Я поднял веки, Владимир Львович деликатно присел на край стула напротив, в глазах тревога, лицо застыло, стараясь не выдавать эмоций.
– Прекрасно, – сказал я саркастически. – Сейчас напьюсь и пойду по бабам. Если ветра не будет.
Он скупо улыбнулся:
– По бабам – можно, но если их самих будут приводить. Но все равно бы не советовал. Нагрузка на сердечно-сосудистую систему возрастает многократно, а у вас и так… гм… Слыхали небось анекдоты про бизнесменов, что на бабах помирают?
– Слыхал.
– Так вот, то не анекдоты.
– Спасибо, – поблагодарил я еще саркастичнее. – Что мне еще нельзя?.. Как насчет дышать?
– Можно, только не слишком часто. У вас слишком большой букет…
– Чего? – спросил я. – Рак еще не добавился?

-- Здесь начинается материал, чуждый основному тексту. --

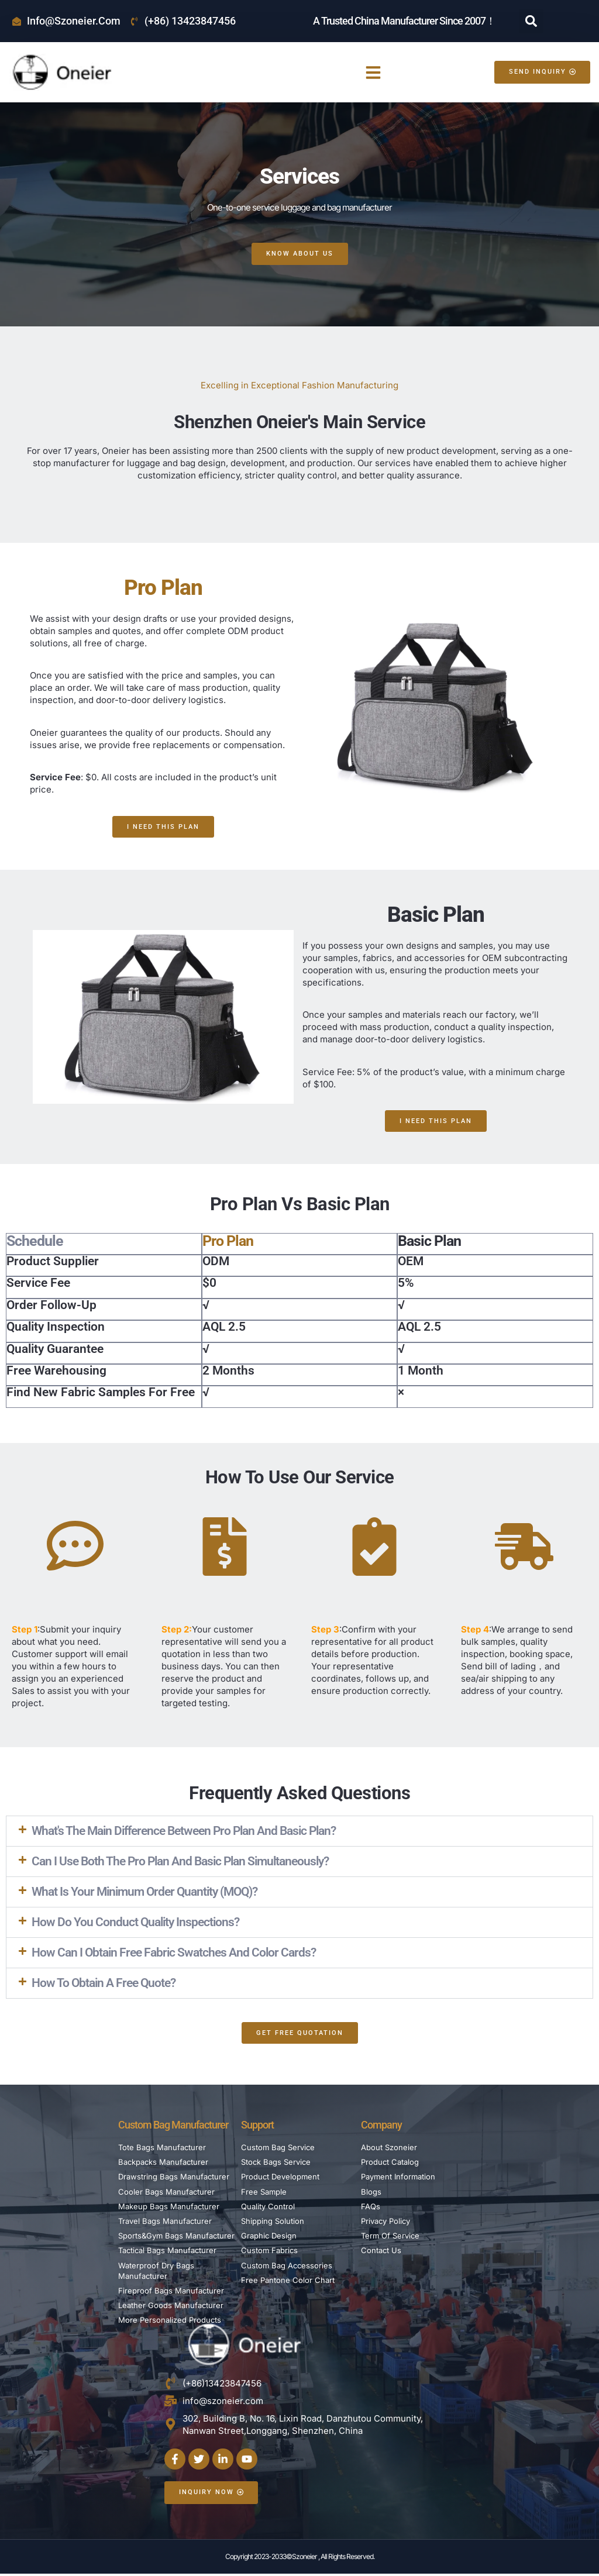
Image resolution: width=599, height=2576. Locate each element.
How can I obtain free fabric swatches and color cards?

Он отшатнулся, замахал обеими руками:
– Как вы можете такое? Сплюньте немедленно!
– Тоже мне медик, – уличил я. – В приметы верит!
– Я не верю, – огрызнулся он, – но это в самом деле помогает. Человек с плевком как бы выбрасывает часть порчи. Сейчас бы сказали, негативной энергии.
– Политик не имеет права верить, – ответил я устало. – Так что там у меня?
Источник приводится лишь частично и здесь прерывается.